In today’s newsletter is a zine about The Beatles, surfing, and the creative process.
Street art
Walks around my neighborhood have been extra-good lately. After declaring it art, I decided this Budweiser can needed its own museum label:
The text is from Italo Calvino’s Six Memos for the Next Millennium:
My method has entailed, more often than not, the subtraction of weight. I have tried to remove weight from human figures, from celestial bodies, from cities. Above all I have tried to remove weight from the structure of the story and from language….
When the human realm seems doomed to heaviness, I feel the need to fly like Perseus into some other space. I am not talking about escaping into dreams or into the irrational. I mean that I feel the need to change my approach, to look at the world from a different angle, with different logic, different methods of knowing and proving.

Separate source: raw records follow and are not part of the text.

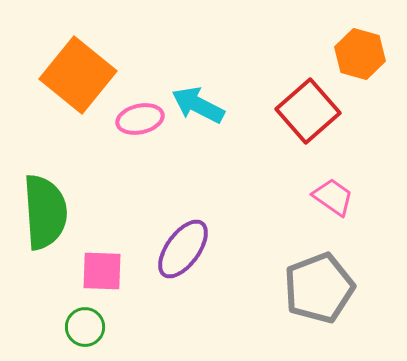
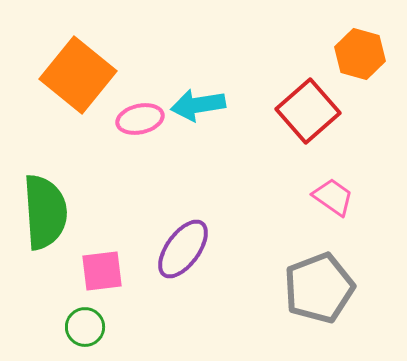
cyan arrow: rotated 36 degrees counterclockwise
pink square: rotated 9 degrees counterclockwise
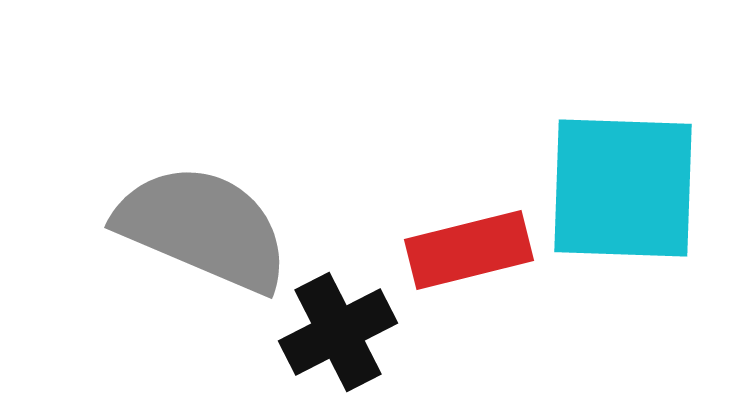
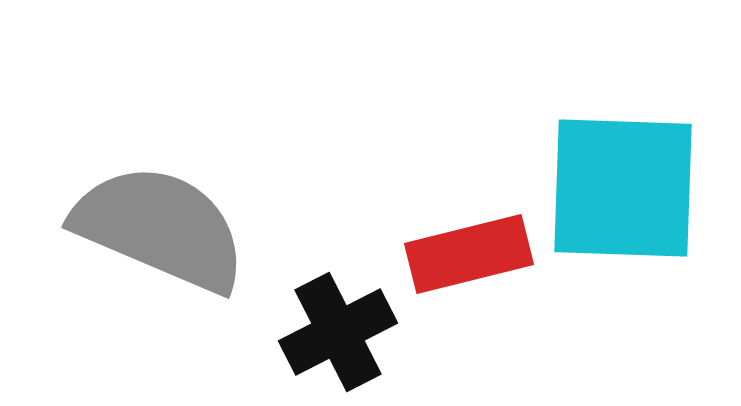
gray semicircle: moved 43 px left
red rectangle: moved 4 px down
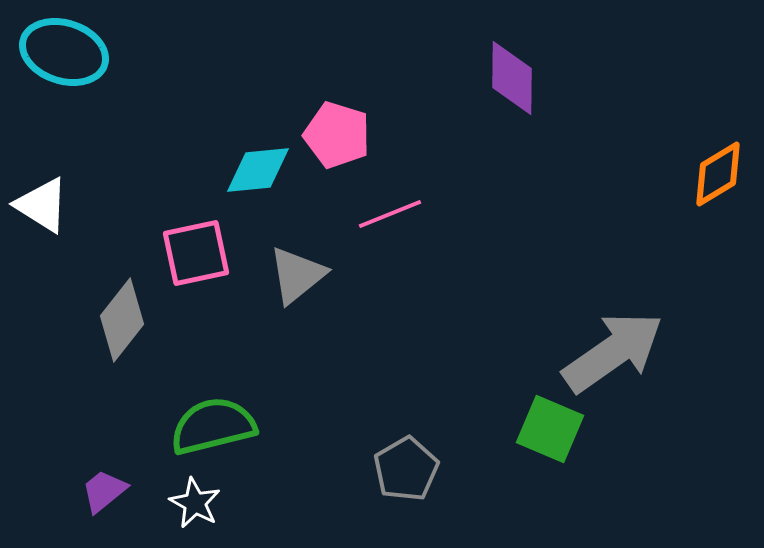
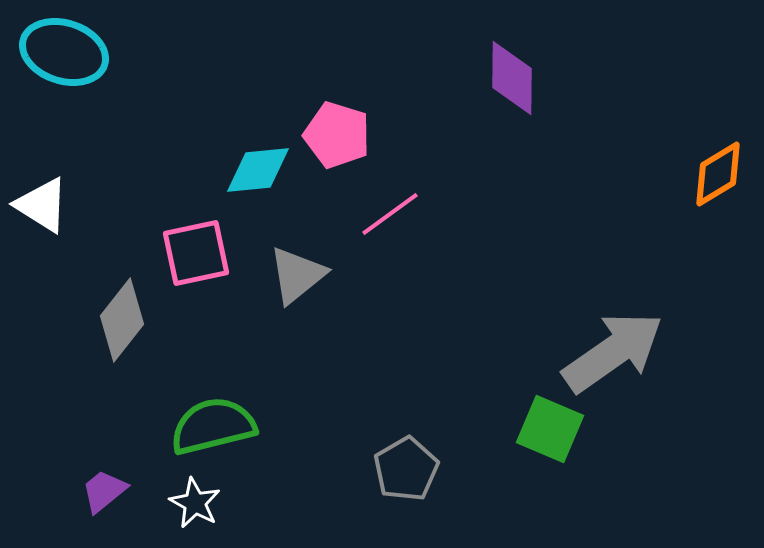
pink line: rotated 14 degrees counterclockwise
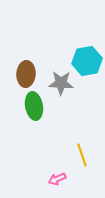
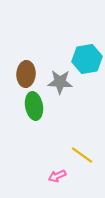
cyan hexagon: moved 2 px up
gray star: moved 1 px left, 1 px up
yellow line: rotated 35 degrees counterclockwise
pink arrow: moved 3 px up
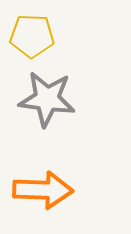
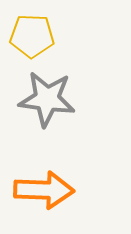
orange arrow: moved 1 px right
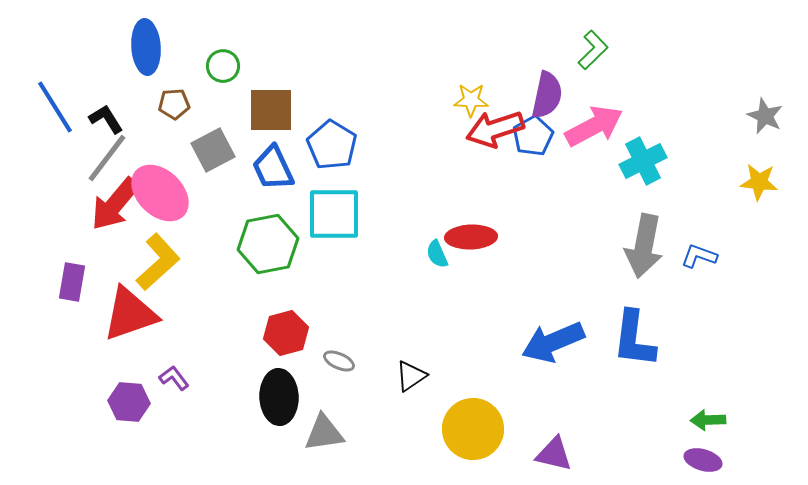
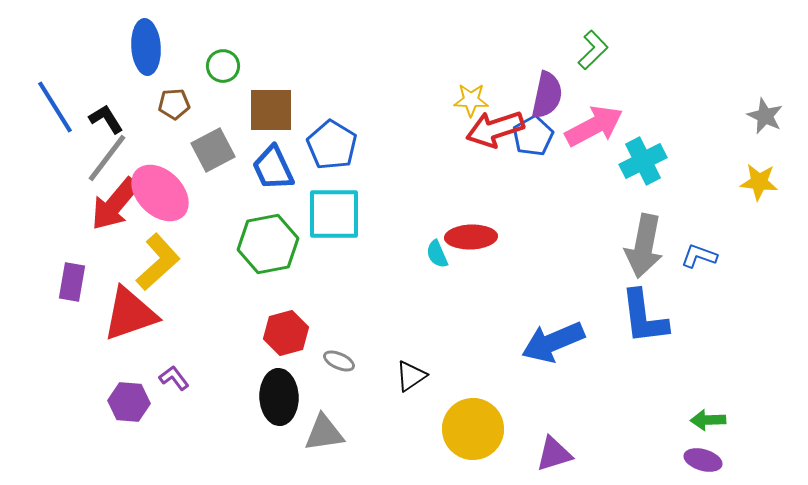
blue L-shape at (634, 339): moved 10 px right, 22 px up; rotated 14 degrees counterclockwise
purple triangle at (554, 454): rotated 30 degrees counterclockwise
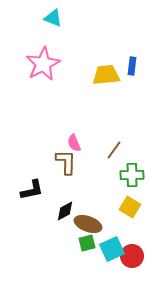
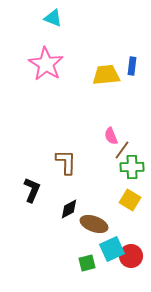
pink star: moved 3 px right; rotated 12 degrees counterclockwise
pink semicircle: moved 37 px right, 7 px up
brown line: moved 8 px right
green cross: moved 8 px up
black L-shape: rotated 55 degrees counterclockwise
yellow square: moved 7 px up
black diamond: moved 4 px right, 2 px up
brown ellipse: moved 6 px right
green square: moved 20 px down
red circle: moved 1 px left
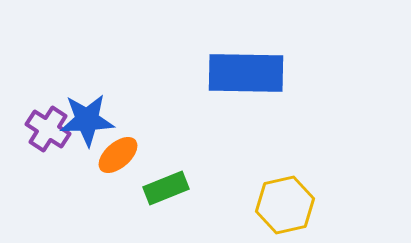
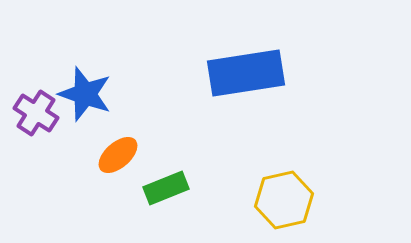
blue rectangle: rotated 10 degrees counterclockwise
blue star: moved 2 px left, 26 px up; rotated 22 degrees clockwise
purple cross: moved 12 px left, 16 px up
yellow hexagon: moved 1 px left, 5 px up
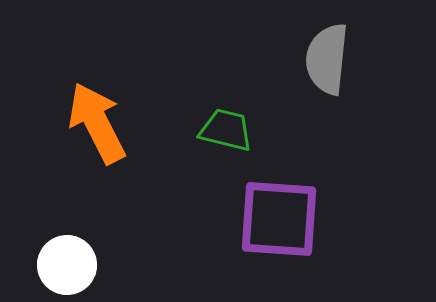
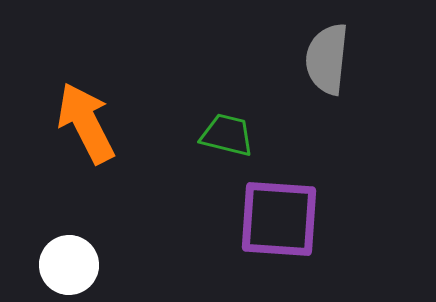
orange arrow: moved 11 px left
green trapezoid: moved 1 px right, 5 px down
white circle: moved 2 px right
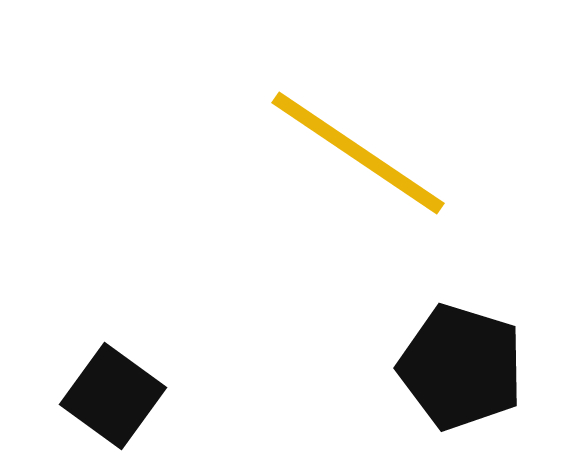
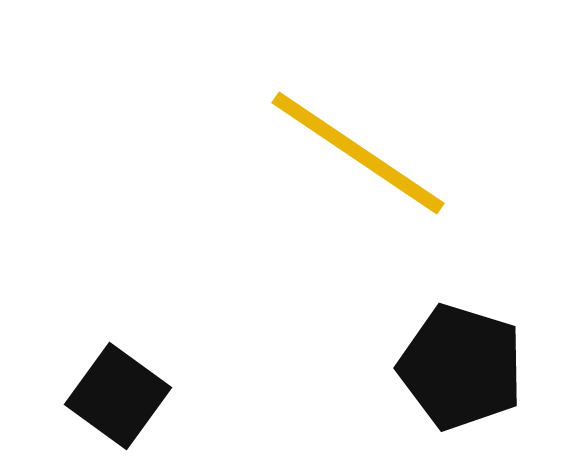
black square: moved 5 px right
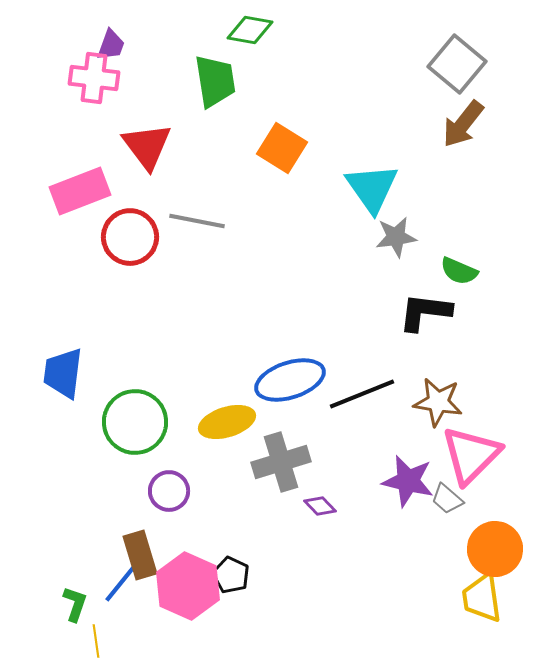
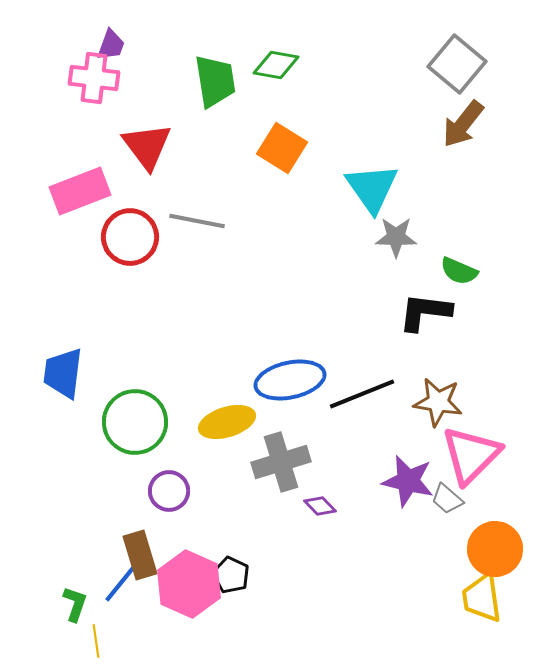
green diamond: moved 26 px right, 35 px down
gray star: rotated 9 degrees clockwise
blue ellipse: rotated 6 degrees clockwise
pink hexagon: moved 1 px right, 2 px up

Calvino is talking about writing and reading, but he could also talk about my approach to walking.
If I go for a walk, the day never feels like a waste. Each walk is a little adventure with a beginning, middle, and end. On your walk, you never know what you’ll find or who you’ll bump into. This week I met Cindy Schiffgens, who was on the sidewalk painting one of my favorite houses:
Many are disenchanted with this city we live in. I find that a neighborhood walk is a method of re-enchantment. “Outside lies magic.”
My gratitude zine
I made a zine about gratitude you can print and fold and fill out. The link to download it is in today’s newsletter.
A partial eclipse of my heart
Visions are not complete until they have been set down and stepped away from, turned this way and that in the hand.”
—Lauren Groff, Matrix
Here is the moon as it looked through my telescope at 3AM this morning. Less than 12 hours earlier, I looked up while I was raking leaves and saw this:
Yes, that’s right: Coconut the Owl has returned to his owl box. I watched him fly off at dusk last night, but there he was again this morning when I woke up.
Looks like he and Mrs. Coconut weren’t lost after all. The drawings worked. My spirit has lifted. We’re so happy to have him back.
Lifted type collages
“I used to steal magazines from a store on Genesee Street, in Waukegan, and read them and then steal them back on the racks again. That way I took the print off with my eyeballs and stayed honest. I didn’t want to be a permanent thief, and I was very careful to wash my hands before I read them.”
—Ray Bradbury
I’ve been working on a series of collages made from type I (literally) lift out of magazines. They’re sort of inspired by the word paintings of Wayne White and printmakers like Amos Kennedy, Jr.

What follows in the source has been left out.